Pseudo-B12 refers to B12-like substances which are found in certain organisms, such as Spirulina spp. (blue-green algae, cyanobacteria). However, these substances do not have B12 biological activity for humans.

Structure

B12 is the most chemically complex of all the vitamins. B12's structure is based on a corrin ring, which, although similar to the porphyrin ring found in heme, chlorophyll, and cytochrome, has two of the pyrrole rings directly bonded. The central metal ion is Co (cobalt). Four of the six coordinations are provided by the corrin ring nitrogens, and a fifth by a dimethylbenzimidazole group. The sixth coordination partner varies, being a cyano group (-CN), a hydroxyl group (-OH), a methyl group (-CH₃) or a 5'-deoxyadenosyl group (here the C5' atom of the deoxyribose forms the covalent bond with Co), respectively, to yield the four B12 forms mentioned above. The covalent C-Co bond is the only carbon-metal bond known in biology.

Synthesis

B12 cannot be made by plants or by animals, as the only type of organisms that have the enzymes required for the synthesis of B12 are bacteria and archaea.

Functions

Coenzyme B12's reactive C-Co bond participates in two types of enzyme-catalyzed reactions.

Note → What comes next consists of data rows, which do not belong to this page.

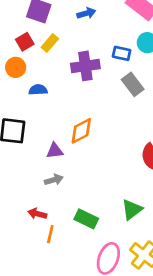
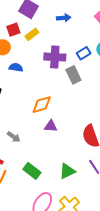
blue rectangle: (122, 53) -> (84, 53), turned -56
gray rectangle: (133, 84) -> (73, 75), moved
purple triangle: (55, 151) -> (51, 126), moved
gray arrow: (54, 180) -> (14, 137), turned 40

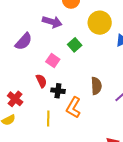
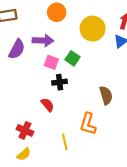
purple semicircle: (24, 41) -> (17, 49), moved
pink square: (53, 60) -> (51, 62), moved
black cross: (58, 91) -> (60, 82), moved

  1. Rearrangements in which a hydrogen atom is directly transferred between two adjacent atoms with concomitant exchange of the second substituent, X, which may be a carbon atom with substituents, an oxygen atom of an alcochol, or an amine.
  2. Methyl (-CH₃) group transfers between two molecules.

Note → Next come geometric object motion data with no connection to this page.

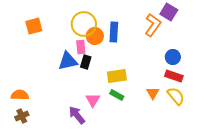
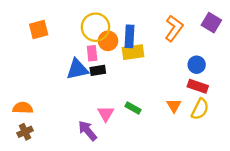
purple square: (169, 12) -> (211, 23), moved
black rectangle: (86, 62) -> (98, 70), turned 64
yellow rectangle: (117, 76) -> (133, 52), moved
yellow semicircle: (176, 96) -> (200, 109), turned 66

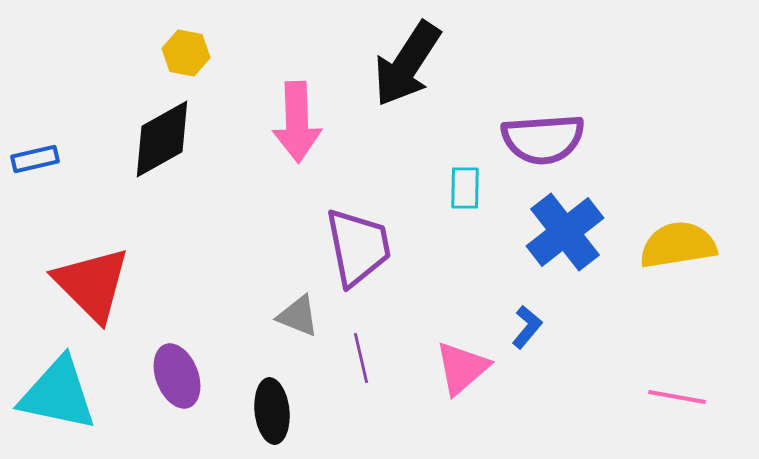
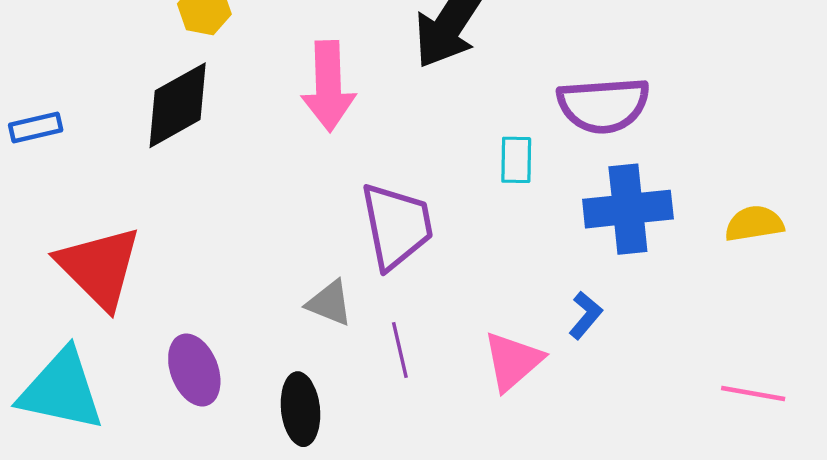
blue cross: (565, 232) -> (628, 209), turned 32
yellow semicircle: (678, 245) -> (754, 224), size x0.7

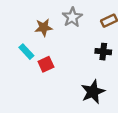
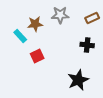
gray star: (72, 17) -> (60, 15), turned 30
cyan rectangle: (26, 52) -> (20, 36), moved

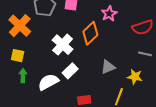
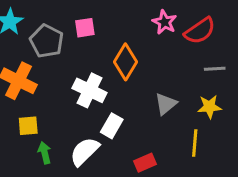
pink star: (109, 14) -> (164, 22), moved

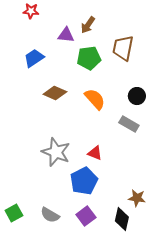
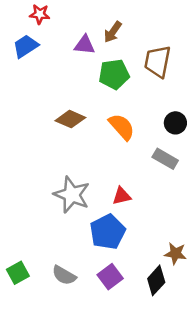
blue trapezoid: (34, 58) -> (26, 46), moved
red triangle: (95, 153) -> (122, 196), turned -35
black diamond: (122, 219) -> (156, 280), turned 30

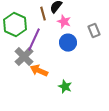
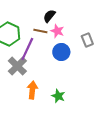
brown line: (43, 14) -> (40, 31), moved, turned -64
orange arrow: (39, 71) -> (32, 90), moved, turned 72

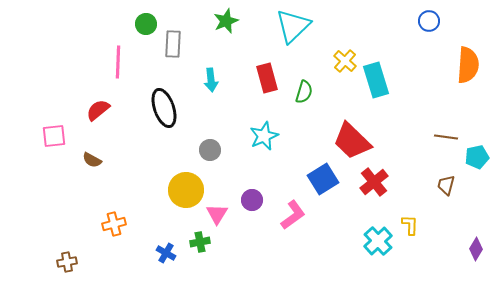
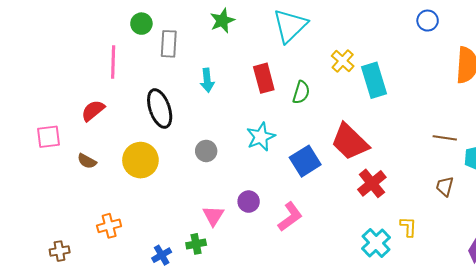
blue square: (323, 179) -> (305, 161), moved
yellow circle: (186, 190) -> (140, 160), moved
blue cross: (166, 253) -> (162, 255), turned 30
brown cross: (67, 262) -> (60, 251), moved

In humans there are only two coenzyme B12-dependent enzymes:

  1. MUT which uses the AdoB12 form and reaction type 1 to catalyze a carbon skeleton rearrangement (the X group is -COSCoA). MUT's reaction converts MMl-CoA to Su-CoA, an important step in the extraction of energy from proteins and fats (for more see MUT's reaction mechanism)
  2. MTR, a methyl transfer enzyme, which uses the MeB12 and reaction type 2 to catalyzes the conversion of the amino acid Hcy into Met (for more see MTR's reaction mechanism).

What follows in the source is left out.